NYSBA Announces Opposition To Managed Adjudication Path Program

The New York State Bar Association announced its opposition to the Managed Adjudication Path (MAP) program currently being proposed by the New York State Workers' Compensation Board, arguing that the initiative would severely limit due process rights traditionally afforded to workers, employers and insurance companies in workers' compensation claims.

The issue of settling disputes outside the Law Judge Hearing Process has been closely monitored by the Workers' Compensation Law Division of the state bar's Torts, Insurance and Compensation Law Section, chaired by Christopher Lemire, Esq. of Lemire Johnson LLC. Members of the section division expressed their concerns and opposition to representatives of the Workers' Compensation Board at a recent section division meeting in Albany. A webinar describing the Managed Adjudication Path program hosted earlier this month by the board erroneously suggested the division and the state bar were in favor of the MAP program.
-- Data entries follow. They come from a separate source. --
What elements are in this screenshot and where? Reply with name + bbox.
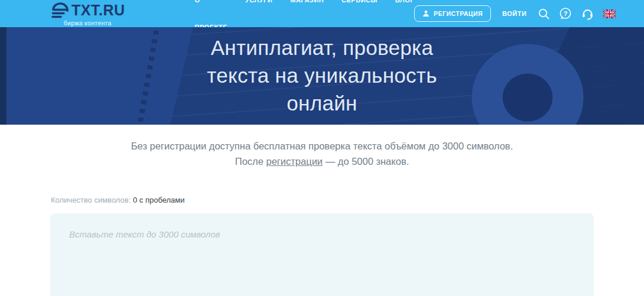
intro-text: Без регистрации доступна бесплатная пров…	[0, 125, 644, 169]
etxt-logo-icon	[50, 2, 70, 18]
char-count-row: Количество символов: 0 с пробелами	[51, 196, 594, 204]
help-icon[interactable]: ?	[559, 7, 572, 20]
login-link[interactable]: ВОЙТИ	[502, 10, 526, 17]
hero-banner: Антиплагиат, проверка текста на уникальн…	[0, 27, 644, 125]
text-input[interactable]	[50, 213, 594, 296]
support-icon[interactable]	[581, 7, 594, 21]
intro-line2: После регистрации — до 5000 знаков.	[0, 154, 644, 169]
intro-line1: Без регистрации доступна бесплатная пров…	[0, 138, 644, 154]
logo[interactable]: TXT.RU биржа контента	[50, 2, 125, 27]
plagiarism-checker: Количество символов: 0 с пробелами	[50, 196, 594, 296]
char-count-value: 0 с пробелами	[133, 196, 185, 204]
char-count-label: Количество символов:	[51, 196, 131, 204]
header: TXT.RU биржа контента О ПРОЕКТЕ УСЛУГИ М…	[0, 0, 644, 27]
page-title: Антиплагиат, проверка текста на уникальн…	[0, 27, 644, 117]
registration-link[interactable]: регистрации	[266, 156, 323, 167]
logo-text: TXT.RU	[71, 3, 125, 18]
svg-text:?: ?	[564, 10, 568, 17]
user-icon	[422, 10, 430, 17]
register-label: РЕГИСТРАЦИЯ	[434, 10, 483, 17]
logo-subtitle: биржа контента	[64, 19, 112, 27]
header-actions: РЕГИСТРАЦИЯ ВОЙТИ ?	[414, 5, 616, 22]
register-button[interactable]: РЕГИСТРАЦИЯ	[414, 5, 491, 22]
uk-flag-icon[interactable]	[603, 9, 616, 18]
search-icon[interactable]	[538, 8, 550, 20]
The implementation of the MAP program will divert an undetermined number of cases with disputed issues away from law judge hearings to an informal process that allows decisions to be issued without notice to or appearance by the involved parties, without the benefit of legal counsel, and without any development of the record.

"The MAP program represents a major departure from the board's longstanding practice of resolving disputed issues through adjudicatory hearings. Simply put, it would erode the due process rights of injured workers and employers," said bar association president Michael E. Getnick of Getnick Livingston Atkinson & Priore, LLP and of counsel to Getnick & Getnick. "The rights of both injured workers and employers will be protected, and the timely resolution of disputed issues accomplished, only by affording both parties a prompt hearing before a law judge. The state bar association continues to urge the board to remove this proposal and work toward what should be the common goal of achieving efficiency with justice."